“To give anything less than your best is to sacrifice the gift.” Steve Prefontaine
Visualization: formation of mental visual images; act or process of interpreting in visual terms.
Today’s workout for my 14-year old son was 5 x 800 meters on the track at 2:50 (5:40 mile pace) with a 6 minute active (walking) recovery (about 1:1 work to recovery ratio). Temperature was about 40F. With his first indoor track meet in two weeks, but his championship meets not until late February, we wanted to rebuild from all the cross country racing with aerobic and threshold runs, as well as some speed development work. Today’s workout was a threshold (AT) workout.
Running 2:50 for the 800 requires 85 splits, and as my son passed 400 in 87, negative thoughts flashed through his head “oh no, here we go again,” and he struggled on the second lap in 90 to finish the first repetition in 2:57, seven seconds off the target pace.
During the recovery walk, I told him that his fitness was better than 6 minute mile pace, and that he should focus mentally even if he’s not feeling well or tired, and push himself in practice. We again spoke about visualization. And I told him that he’s capable of running these in 2:50. I did reduce the workout from 5 to 4 repetitions.

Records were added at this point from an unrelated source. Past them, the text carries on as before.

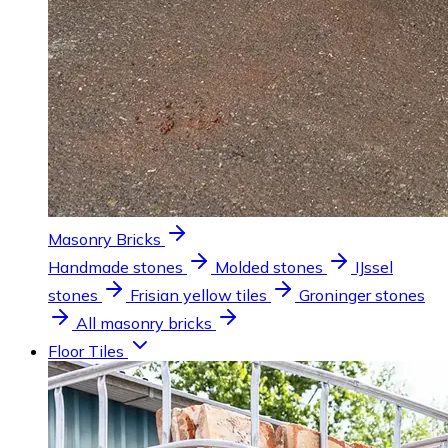
Masonry Bricks
Handmade stones
Molded stones
IJssel
stones
Frisian yellow tiles
Groninger stones
All masonry bricks
Floor Tiles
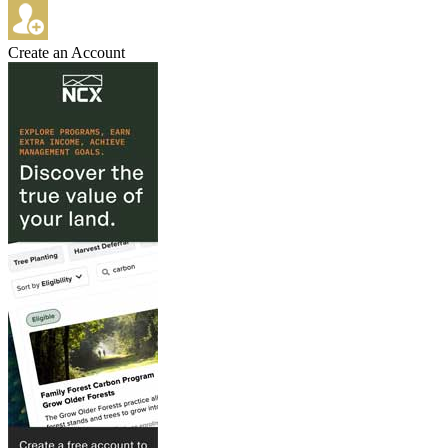
Create an Account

Running the second 800, he passed the 400 in 86, and he noticed a few kids and adults watching his workout. He picked up the pace and ran an 81 to complete the 800 in 2:47. More impressive than the absolute time – three seconds faster then his target 2:50 – was the huge negative split.
As we walked for recovery, I reminded him that his fitness level was the same as on the first repetition, and asked him what happened. He explained that the people watching his workout at the edge of the track reminded him of a couple of epic mile races the past two outdoor track seasons, as he was head-to-head with nationally ranked runners and his teammates were cheering him down the finish stretch. I shared with him how I used to visualize during middle and high school workouts, and “fill” empty stadiums with friends and competitors alike, and “stage” workouts or races in my mind. The images were so powerful I did not feel the pain of workouts and was able to push through any perceived limits.
He ran the third 800 in 2:48 (84/84 even splits). On the fourth and final 800, he again crossed the 400 at 84, and while running, he stripped his gloves and hat and tossed them on the infield. He was determined to run faster. And he ran an 84/83 negative split for a 2:47.
In summary, after a 2:57 with a positive split and negative mental imagery, he averaged 2:47 on the next three with negative or even splits and positive mental imagery. And he turned around what could have been confidence-eroding workout into a confidence-boosting session, all with the power of visualization.